It is unbiased since $\Expect[Y_i] = \Expect[(V_{t+i} - V_t)^2]$.

The OLS estimator with $k$ lagged differences

It is possible to obtain more equations by taking larger lagged differences of $V_t$. Since this leads to an overdetermined linear system, we use the ordinary least squares estimator to decide the sigmas. The estimator has the traditional analytic form:

\[\begin{bmatrix} \hat{\sigma}_S^2 \\ \hat{\sigma}_V^2 \end{bmatrix} = (X^T X)^{-1} X^T \begin{bmatrix} Y_1 \\ \vdots \\ Y_k \end{bmatrix}\]

where

\[X = \begin{bmatrix} 1 & 2 \\ \vdots & \vdots \\ k & 2 \end{bmatrix}\]

Like the $k=2$ special case, the general OLS estimator is also unbiased for the same reason. The more interesting question is what is the optimal $k$ to use given $n$ and the population parameters, where optimal is defined here to be the estimator that has the minimum variance.

Variance of the $k$ OLS estimator

The variance is hard to compute for this estimator due to the fact that the $Y_i$ are correlated in a rather complicated way. This stands in contrast with normal OLS regression, where the $Y_i$ are all assumed to be uncorrelated, and the variance of the coefficients estimator would monotonically decrease as the number of rows increases. Here, the optimal $k$ can be thought of as the equilibrium point between two conflicting forces:

If correlation between successive $Y_i$ is sufficiently low, then having more lags decreases the estimator variance by adding new information.
The variance of $Y_i$ increases monotically with $i$ because larger lags have more noise terms. This makes the bigger $i$ rows far less useful.¹

Here’s the analytical form of the $k$ lags OLS estimator covariance matrix:

\[\Var(\hat{\sigma}^2) = (X^T X)^{-1} X^T \Sigma_Y X (X^T X)^{-1}\]

where

\[(X^T X)^{-1} X^T = \frac{3}{k(k-1)} \begin{bmatrix} \frac{4}{k+1} & -1 \\ -1 & \frac{2k+1}{6} \end{bmatrix} \begin{bmatrix} 1 & \dots & k \\ 2 & \dots & 2 \end{bmatrix}\]

and letting $i \geq j$,

\[\begin{align} (\Sigma_Y)_{ij} &= \Cov(Y_i, Y_j) \\ &= \frac{2}{(n-i)(n-j)} [g(n, i, j) \sigma_S^4 + h(n, i, j) \sigma_V^4 ] + \frac{4j}{n-j}\sigma_S^2 \sigma_V^2\\ g(n, i, j) &= (n - i) j \left( \frac{(j+1)(2j+1)}{3} + (i-j-1) j \right) - \frac{1}{6} (j+1) j^2 (j - 1) \\ h(n, i, j) &= (4 + 2_{\{i = j\}}) (n-i) + 2 (n - i - j) \end{align}\]

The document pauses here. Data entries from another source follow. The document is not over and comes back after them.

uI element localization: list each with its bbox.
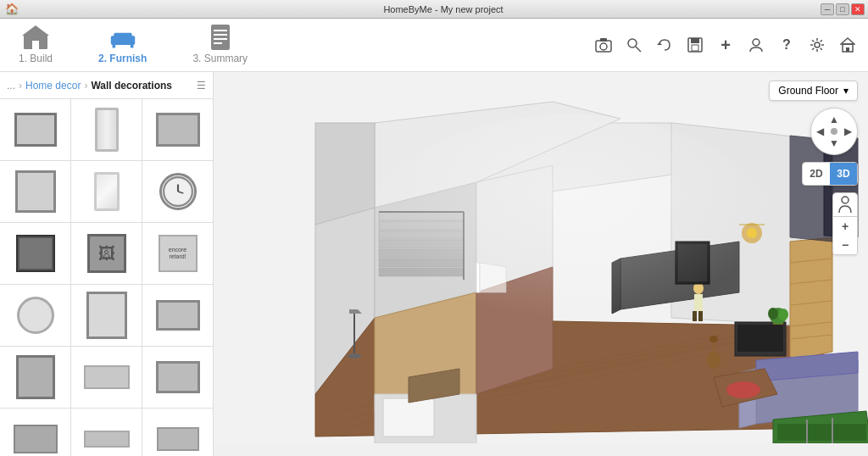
tab-summary[interactable]: 3. Summary [182, 19, 258, 71]
svg-rect-90 [777, 424, 866, 441]
item-preview [95, 108, 119, 152]
item-preview [14, 425, 58, 453]
list-item[interactable] [71, 161, 142, 222]
svg-rect-25 [846, 47, 849, 52]
home-tool-button[interactable] [836, 33, 860, 57]
list-item[interactable]: 🖼 [71, 223, 142, 284]
svg-point-15 [628, 39, 637, 47]
undo-tool-button[interactable] [653, 33, 676, 57]
svg-rect-19 [691, 38, 699, 43]
sidebar-items-grid: 🖼 encoreretard! [0, 99, 213, 456]
main-view[interactable]: Ground Floor ▾ ▲ ▼ ◀ ▶ 2D 3D [214, 72, 868, 456]
svg-point-87 [768, 308, 778, 320]
minimize-button[interactable]: ─ [821, 3, 834, 15]
settings-tool-button[interactable] [805, 33, 829, 57]
summary-icon [207, 25, 234, 49]
compass-center [831, 128, 837, 135]
view-mode-toggle: 2D 3D [802, 162, 858, 186]
list-item[interactable] [0, 285, 70, 346]
item-preview: 🖼 [87, 234, 126, 273]
svg-rect-10 [214, 38, 227, 40]
zoom-in-button[interactable]: + [833, 217, 857, 236]
svg-point-100 [842, 197, 849, 203]
floor-selector-label: Ground Floor [778, 85, 838, 97]
svg-point-99 [358, 114, 782, 369]
furnish-icon [109, 25, 136, 49]
svg-point-13 [600, 43, 607, 50]
mode-3d-button[interactable]: 3D [830, 163, 857, 185]
list-item[interactable] [71, 347, 142, 408]
svg-rect-7 [211, 25, 230, 50]
toolbar-tools: + ? [592, 33, 860, 57]
add-tool-button[interactable]: + [714, 33, 737, 57]
tab-summary-label: 3. Summary [192, 53, 248, 64]
search-tool-button[interactable] [622, 33, 646, 57]
list-item[interactable] [142, 99, 213, 160]
tab-furnish[interactable]: 2. Furnish [88, 19, 157, 71]
list-item[interactable] [0, 161, 70, 222]
svg-rect-9 [214, 34, 227, 36]
compass-right-icon: ▶ [844, 125, 852, 137]
sidebar: ... › Home decor › Wall decorations ☰ [0, 72, 214, 456]
list-item[interactable] [71, 409, 142, 456]
list-item[interactable] [142, 285, 213, 346]
item-preview [14, 113, 57, 147]
item-preview: encoreretard! [159, 235, 198, 272]
item-preview [16, 235, 55, 272]
mode-2d-button[interactable]: 2D [803, 163, 830, 185]
svg-rect-20 [692, 45, 698, 51]
item-preview [84, 431, 130, 448]
help-tool-button[interactable]: ? [775, 33, 798, 57]
zoom-out-button[interactable]: − [833, 236, 857, 254]
svg-rect-65 [737, 325, 783, 352]
list-item[interactable] [0, 99, 70, 160]
breadcrumb-sep-1: › [84, 80, 87, 92]
svg-rect-2 [32, 41, 39, 49]
nav-compass[interactable]: ▲ ▼ ◀ ▶ [810, 108, 858, 155]
item-preview [159, 173, 197, 210]
tab-furnish-label: 2. Furnish [98, 53, 147, 64]
breadcrumb-sep-0: › [19, 80, 22, 92]
compass-left-icon: ◀ [816, 125, 824, 137]
toolbar: 1. Build 2. Furnish [0, 19, 868, 72]
list-item[interactable] [142, 161, 213, 222]
list-item[interactable] [71, 99, 142, 160]
svg-rect-4 [114, 33, 131, 39]
view-controls: Ground Floor ▾ ▲ ▼ ◀ ▶ 2D 3D [769, 81, 858, 255]
breadcrumb-ellipsis[interactable]: ... [7, 80, 15, 92]
list-item[interactable] [0, 347, 70, 408]
breadcrumb-wall-decorations: Wall decorations [91, 80, 172, 92]
svg-point-70 [726, 381, 760, 398]
list-item[interactable] [0, 223, 70, 284]
toolbar-tabs: 1. Build 2. Furnish [8, 19, 258, 71]
floor-selector[interactable]: Ground Floor ▾ [769, 81, 858, 101]
floor-selector-chevron: ▾ [843, 85, 849, 97]
profile-tool-button[interactable] [744, 33, 768, 57]
maximize-button[interactable]: □ [836, 3, 849, 15]
list-item[interactable] [71, 285, 142, 346]
save-tool-button[interactable] [683, 33, 707, 57]
item-preview [15, 170, 56, 213]
svg-marker-17 [657, 42, 662, 45]
compass-up-icon: ▲ [829, 114, 839, 125]
item-preview [17, 297, 54, 334]
titlebar-title: HomeByMe - My new project [24, 4, 863, 14]
svg-point-98 [348, 353, 361, 359]
list-item[interactable] [142, 409, 213, 456]
breadcrumb-home-decor[interactable]: Home decor [25, 80, 81, 92]
list-item[interactable]: encoreretard! [142, 223, 213, 284]
svg-rect-6 [131, 43, 134, 47]
tab-build[interactable]: 1. Build [8, 19, 63, 71]
item-preview [156, 300, 200, 331]
svg-rect-11 [214, 42, 222, 44]
camera-tool-button[interactable] [592, 33, 615, 57]
item-preview [86, 292, 127, 339]
person-view-button[interactable] [833, 193, 857, 217]
list-item[interactable] [142, 347, 213, 408]
svg-rect-5 [112, 43, 115, 47]
close-button[interactable]: ✕ [851, 3, 865, 15]
list-item[interactable] [0, 409, 70, 456]
item-preview [16, 355, 55, 399]
floor-plan-3d: Ground Floor ▾ ▲ ▼ ◀ ▶ 2D 3D [214, 72, 868, 456]
breadcrumb-list-icon[interactable]: ☰ [197, 80, 206, 92]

Everything except the $\Sigma_Y$ can easily be derived with basic matrix operations. Note the above is valid only for $n > i + j$.

The asymptotic ($n » k$) $\Sigma_Y$ is:

\[\frac{2}{n} \left[ j \left( \frac{(j+1)(2j+1)}{3} + (i-j-1)j \right) \sigma_S^4 + (6 + 2_{\{i=j\}}) \sigma_V^4 \right] + \frac{4j}{n} \sigma_S^2 \sigma_V^2\]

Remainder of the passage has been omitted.